Closed mih closed 6 years ago
perhaps we can chat about this early this week. specifically with respect to the examples in the following plan:
Introduction to reproducible neuroimaging: motivations
David Kennedy, University of Massachusetts, United States
8:30-10:00
FAIR Data - BIDS datasets
Jeffrey Grethe [presenting] and Maryann Martone, UCSD, United States
talk 1: Intro to FAIR
exercise: 16 attributes of FAIR - e.g. Is there a clear license, what is a PID, What is meant by metadata, …
link attributes for 2 modules below
talk 2: Standardization and BIDS
exercise: dicom to BIDS conversion exercise: basic conversion (tie in w/ ReproIn in next section)

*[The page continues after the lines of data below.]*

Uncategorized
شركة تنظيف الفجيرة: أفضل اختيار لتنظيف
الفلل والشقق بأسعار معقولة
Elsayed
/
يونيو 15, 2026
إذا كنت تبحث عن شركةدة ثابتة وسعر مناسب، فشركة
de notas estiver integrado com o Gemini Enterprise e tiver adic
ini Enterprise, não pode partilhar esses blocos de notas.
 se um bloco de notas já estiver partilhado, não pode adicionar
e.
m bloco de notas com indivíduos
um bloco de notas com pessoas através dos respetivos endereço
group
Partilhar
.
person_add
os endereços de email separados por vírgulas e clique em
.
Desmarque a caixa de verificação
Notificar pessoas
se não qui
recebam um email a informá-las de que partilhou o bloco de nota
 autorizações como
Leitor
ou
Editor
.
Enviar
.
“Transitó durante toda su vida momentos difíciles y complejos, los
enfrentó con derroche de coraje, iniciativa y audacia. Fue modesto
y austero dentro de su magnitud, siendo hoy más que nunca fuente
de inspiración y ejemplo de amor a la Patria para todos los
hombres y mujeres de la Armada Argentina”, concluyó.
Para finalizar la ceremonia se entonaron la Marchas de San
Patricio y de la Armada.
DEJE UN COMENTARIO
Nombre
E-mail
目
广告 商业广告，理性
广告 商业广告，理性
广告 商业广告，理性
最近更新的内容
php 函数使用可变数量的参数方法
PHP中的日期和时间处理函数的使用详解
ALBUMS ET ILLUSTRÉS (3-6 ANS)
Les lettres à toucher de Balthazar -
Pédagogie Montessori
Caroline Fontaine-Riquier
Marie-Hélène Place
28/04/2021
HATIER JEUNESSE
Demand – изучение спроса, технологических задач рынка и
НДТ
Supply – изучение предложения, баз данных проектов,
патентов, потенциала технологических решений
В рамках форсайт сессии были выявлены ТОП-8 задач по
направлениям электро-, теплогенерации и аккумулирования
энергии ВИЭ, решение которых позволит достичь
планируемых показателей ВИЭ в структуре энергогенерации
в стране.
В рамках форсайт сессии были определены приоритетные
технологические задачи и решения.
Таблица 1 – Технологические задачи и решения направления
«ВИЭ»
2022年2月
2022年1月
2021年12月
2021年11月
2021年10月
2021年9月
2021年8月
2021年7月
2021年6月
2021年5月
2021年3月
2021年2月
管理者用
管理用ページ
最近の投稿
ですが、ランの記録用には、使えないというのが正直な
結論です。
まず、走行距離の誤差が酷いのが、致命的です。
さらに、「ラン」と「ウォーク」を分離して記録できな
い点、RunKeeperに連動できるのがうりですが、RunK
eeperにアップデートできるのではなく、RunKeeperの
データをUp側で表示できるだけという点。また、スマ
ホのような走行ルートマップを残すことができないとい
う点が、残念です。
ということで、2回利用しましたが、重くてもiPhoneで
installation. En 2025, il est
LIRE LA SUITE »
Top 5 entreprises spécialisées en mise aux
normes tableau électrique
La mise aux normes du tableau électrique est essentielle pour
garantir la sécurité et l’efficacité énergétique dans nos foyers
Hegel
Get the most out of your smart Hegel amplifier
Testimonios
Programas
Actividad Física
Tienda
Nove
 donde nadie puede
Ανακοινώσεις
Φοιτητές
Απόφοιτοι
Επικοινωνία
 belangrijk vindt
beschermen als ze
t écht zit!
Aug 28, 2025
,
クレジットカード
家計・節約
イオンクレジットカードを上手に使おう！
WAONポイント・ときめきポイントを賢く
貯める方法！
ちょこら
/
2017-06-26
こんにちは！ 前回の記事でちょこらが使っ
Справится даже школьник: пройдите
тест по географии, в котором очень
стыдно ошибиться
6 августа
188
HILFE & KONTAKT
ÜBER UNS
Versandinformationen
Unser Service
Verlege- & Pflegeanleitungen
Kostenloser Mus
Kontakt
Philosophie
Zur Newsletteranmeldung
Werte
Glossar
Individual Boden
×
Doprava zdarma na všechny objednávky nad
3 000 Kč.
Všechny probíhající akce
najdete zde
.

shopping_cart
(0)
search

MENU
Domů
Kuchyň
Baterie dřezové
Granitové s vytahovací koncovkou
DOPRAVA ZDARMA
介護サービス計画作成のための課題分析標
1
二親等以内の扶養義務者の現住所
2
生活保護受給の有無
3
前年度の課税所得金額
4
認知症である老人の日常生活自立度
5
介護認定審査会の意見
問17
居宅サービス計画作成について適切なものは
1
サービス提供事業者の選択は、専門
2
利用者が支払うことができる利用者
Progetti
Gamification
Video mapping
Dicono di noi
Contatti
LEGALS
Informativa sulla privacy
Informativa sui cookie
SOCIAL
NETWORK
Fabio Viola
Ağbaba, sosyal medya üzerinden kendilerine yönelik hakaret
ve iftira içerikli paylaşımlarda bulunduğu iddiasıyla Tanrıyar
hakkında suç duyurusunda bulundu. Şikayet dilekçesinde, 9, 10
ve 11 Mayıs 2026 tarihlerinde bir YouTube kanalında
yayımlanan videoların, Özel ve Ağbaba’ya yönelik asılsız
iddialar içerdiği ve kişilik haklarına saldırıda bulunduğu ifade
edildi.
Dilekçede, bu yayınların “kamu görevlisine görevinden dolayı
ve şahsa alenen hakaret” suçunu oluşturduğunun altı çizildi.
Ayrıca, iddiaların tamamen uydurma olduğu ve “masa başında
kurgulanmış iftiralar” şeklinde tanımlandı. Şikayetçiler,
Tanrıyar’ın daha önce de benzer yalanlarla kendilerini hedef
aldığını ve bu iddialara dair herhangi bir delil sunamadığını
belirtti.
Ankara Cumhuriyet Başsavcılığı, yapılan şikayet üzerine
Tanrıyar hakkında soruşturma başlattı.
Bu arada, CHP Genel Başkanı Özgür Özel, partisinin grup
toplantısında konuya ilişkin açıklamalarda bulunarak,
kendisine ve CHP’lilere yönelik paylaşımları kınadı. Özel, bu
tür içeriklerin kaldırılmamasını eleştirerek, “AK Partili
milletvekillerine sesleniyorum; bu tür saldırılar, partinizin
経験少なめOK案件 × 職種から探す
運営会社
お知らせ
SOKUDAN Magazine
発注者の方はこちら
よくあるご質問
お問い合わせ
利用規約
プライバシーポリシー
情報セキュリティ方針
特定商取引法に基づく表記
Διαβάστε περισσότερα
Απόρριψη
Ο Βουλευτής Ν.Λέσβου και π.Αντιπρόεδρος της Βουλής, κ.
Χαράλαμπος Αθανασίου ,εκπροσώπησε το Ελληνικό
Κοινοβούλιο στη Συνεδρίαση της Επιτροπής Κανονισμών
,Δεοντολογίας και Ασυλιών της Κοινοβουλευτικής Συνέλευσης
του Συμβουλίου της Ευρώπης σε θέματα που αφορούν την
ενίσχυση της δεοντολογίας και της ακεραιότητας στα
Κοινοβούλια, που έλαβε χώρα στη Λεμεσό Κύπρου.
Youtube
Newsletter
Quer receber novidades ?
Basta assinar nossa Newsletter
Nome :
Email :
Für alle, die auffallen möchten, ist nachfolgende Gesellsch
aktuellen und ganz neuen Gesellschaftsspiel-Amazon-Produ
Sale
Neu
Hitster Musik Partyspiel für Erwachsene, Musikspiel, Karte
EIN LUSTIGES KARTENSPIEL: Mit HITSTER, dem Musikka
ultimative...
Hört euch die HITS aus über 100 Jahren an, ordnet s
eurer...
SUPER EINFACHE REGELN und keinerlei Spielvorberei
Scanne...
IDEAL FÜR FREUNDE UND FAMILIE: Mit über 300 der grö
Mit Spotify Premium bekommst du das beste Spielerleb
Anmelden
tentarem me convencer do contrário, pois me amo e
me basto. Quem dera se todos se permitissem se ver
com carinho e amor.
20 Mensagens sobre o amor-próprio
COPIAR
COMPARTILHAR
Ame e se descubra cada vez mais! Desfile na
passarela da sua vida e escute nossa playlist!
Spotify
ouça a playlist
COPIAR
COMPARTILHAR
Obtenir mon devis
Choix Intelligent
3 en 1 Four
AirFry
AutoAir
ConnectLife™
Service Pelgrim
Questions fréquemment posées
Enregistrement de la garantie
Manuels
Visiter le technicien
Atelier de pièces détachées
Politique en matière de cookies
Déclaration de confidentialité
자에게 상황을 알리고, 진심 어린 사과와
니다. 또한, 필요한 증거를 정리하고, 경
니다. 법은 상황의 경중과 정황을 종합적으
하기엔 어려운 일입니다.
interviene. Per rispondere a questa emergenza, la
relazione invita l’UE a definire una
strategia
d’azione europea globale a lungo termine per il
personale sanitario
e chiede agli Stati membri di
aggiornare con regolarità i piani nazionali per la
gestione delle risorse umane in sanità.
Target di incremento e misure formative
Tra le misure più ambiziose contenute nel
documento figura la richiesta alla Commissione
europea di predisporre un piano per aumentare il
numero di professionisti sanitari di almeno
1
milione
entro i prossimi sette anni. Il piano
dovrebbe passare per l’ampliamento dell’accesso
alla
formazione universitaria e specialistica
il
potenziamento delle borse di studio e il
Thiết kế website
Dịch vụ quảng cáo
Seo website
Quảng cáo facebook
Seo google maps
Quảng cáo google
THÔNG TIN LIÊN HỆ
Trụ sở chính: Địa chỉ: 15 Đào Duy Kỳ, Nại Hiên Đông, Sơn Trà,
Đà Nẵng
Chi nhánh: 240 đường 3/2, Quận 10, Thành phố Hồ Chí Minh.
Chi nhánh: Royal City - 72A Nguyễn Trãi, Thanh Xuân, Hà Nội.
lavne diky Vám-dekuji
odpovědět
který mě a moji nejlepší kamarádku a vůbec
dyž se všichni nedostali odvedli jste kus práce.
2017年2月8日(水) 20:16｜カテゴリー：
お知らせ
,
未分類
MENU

talk 3: FAIR Metadata: searching and using Scicrunch
exercise: BIDS metadata - participants.tsv and semantic annotation
talk 4: Brief Intro to NIDM
exercise: NIDM conversion tool to create sidecar file
10:00-10:15 coffee break
10:15-11:45
Computational basis
Yaroslav Halchenko, Dartmouth College, United States and Michael Hanke, Magdeburg Germany
talk 1: ReproIn : More on this?
Exercise:
talk 2: Git/GitAnnex/DataLad:
Exercise:
talk 3: Everything Else
Exercise:
12:00-13:00 Lunch
13:00-14:30 Neuroimaging Workflows
Dorota Jarecka and Satrajit Ghosh, MIT, United States, Camille Maumet, INRIA, France
talk 1: ReproFlow: Reusable scripts and environments, PROV
Exercise: Run, rinse, and repeat
talk 2: ReproEnv: Virtual machines/ContainersReproPaper, NIDM components
Exercise: Create different environments
[talk 3: ReproTest: Variability sources (analysis models, operating systems, software versions)]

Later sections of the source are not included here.